=== Records supplied ===

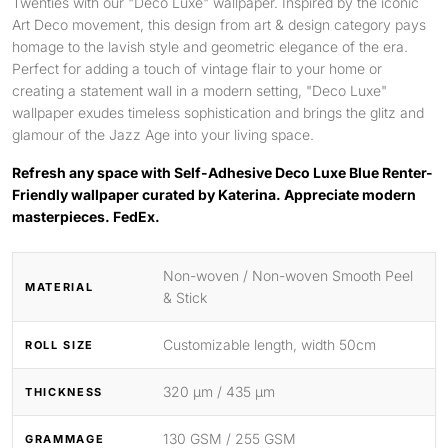
Twenties with our "Deco Luxe" wallpaper. Inspired by the iconic
Art Deco movement, this design from art & design category pays
homage to the lavish style and geometric elegance of the era.
Perfect for adding a touch of vintage flair to your home or
creating a statement wall in a modern setting, "Deco Luxe"
wallpaper exudes timeless sophistication and brings the glitz and
glamour of the Jazz Age into your living space.
Refresh any space with Self-Adhesive Deco Luxe Blue Renter-
Friendly wallpaper curated by Katerina. Appreciate modern
masterpieces. FedEx.
Non-woven / Non-woven Smooth Peel
MATERIAL
& Stick
Customizable length, width 50cm
ROLL SIZE
320 μm / 435 μm
THICKNESS
130 GSM / 255 GSM
GRAMMAGE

===

What you are asked to do:
Beginning at the line that holds "Customizable length, width 50cm", copy every line through the end of the entries exactly as given, and only those lines.

Output for this task:
Customizable length, width 50cm
ROLL SIZE
320 μm / 435 μm
THICKNESS
130 GSM / 255 GSM
GRAMMAGE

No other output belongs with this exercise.